I shall now quote from Alexis's original essay (there will be some editing):
Winning
…We want to win the game. Or we would, if this was
monopoly, and a 'win' was something as clearly designed as a goal post.
It isn't in an rpg. Winning is this fairly amorphous quality that means
different things to different people. For some, just gathering all the
money they can in the shortest space of time defines a win. For others,
having a good time is the measure. For still others, challenging
themselves, either by overcoming the odds or 'solving the problem' is the
ideal.
…three or four generations back, the business of winning was
obvious. Make money, use it to make more money, use the massive amounts
of money you've gained to build a personal world of power and triumph, use that
to beat back the other fellow and - if you're really successful - use it to
tell the state and the other fellow what to do. You know you're winning
when everyone around you is clearly on their knees. If you're still on
your knees to someone ... you're not there yet.
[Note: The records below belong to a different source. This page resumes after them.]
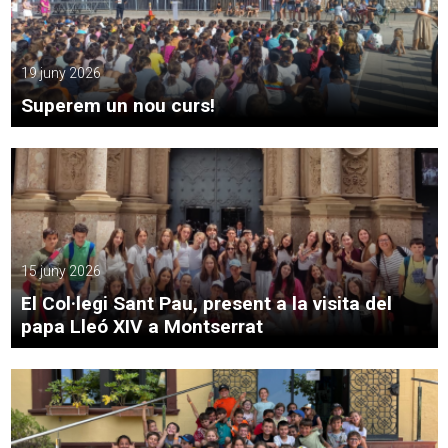
19 juny 2026
Superem un nou curs!
15 juny 2026
El Col·legi Sant Pau, present a la visita del
papa Lleó XIV a Montserrat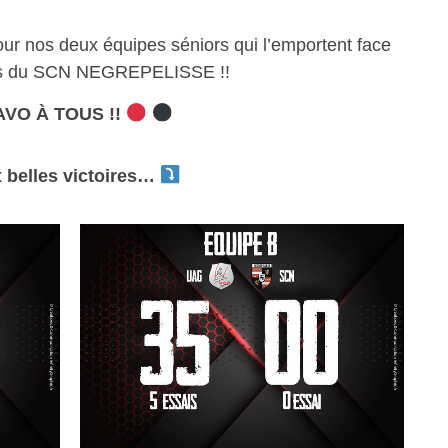
our nos deux équipes séniors qui l’emportent face
es du SCN NEGREPELISSE !!
VO À TOUS !!
 belles victoires…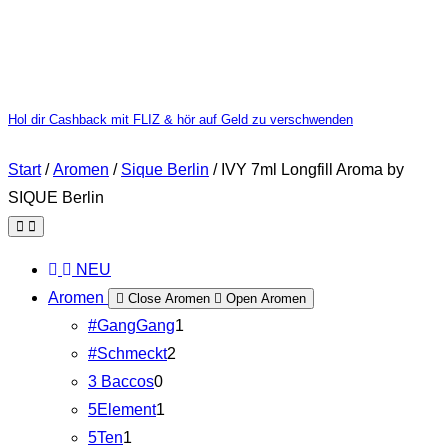
Hol dir Cashback mit FLIZ & hör auf Geld zu verschwenden
Start
/
Aromen
/
Sique Berlin
/ IVY 7ml Longfill Aroma by
SIQUE Berlin
NEU
Aromen
Close Aromen
Open Aromen
#GangGang
1
#Schmeckt
2
3 Baccos
0
5Element
1
5Ten
1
That doesn't allow for a win for very many people ... but in a
strongly heirarchical society, everyone understood that humbling yourself
before authority was expected and ultimately unavoidable...
The roleplaying game has a lot more in common with the old
heirarchical system than with our modern avoidist philosophy. You're not
only awarded for increasing your abilities and influence ... you're positively
punished for not taking the power-acquisition path. How? Well, the
game is boring…If you're not fighting ... and thus increasing both the level of
your danger and the potential reward from the risk you're taking, it's just a
dull, dull game.
Whatever your personal motivations - coin, fun, challenge - you
must first and foremost recognize the social structure surrounding your
eventual achievements: right now you are nothing. With time and
effort and perseverence, you will be something. To be something
requires acquisition - of power or wealth - and that acquisition will come, must
come, from someone or something else. There's nothing to be done about
it. You may be a nice person. You may have no personal desires for
global domination. But someone has, and your meager acquisition of wealth
and power (in the beginning) is, at the very least, an annoyance to someone.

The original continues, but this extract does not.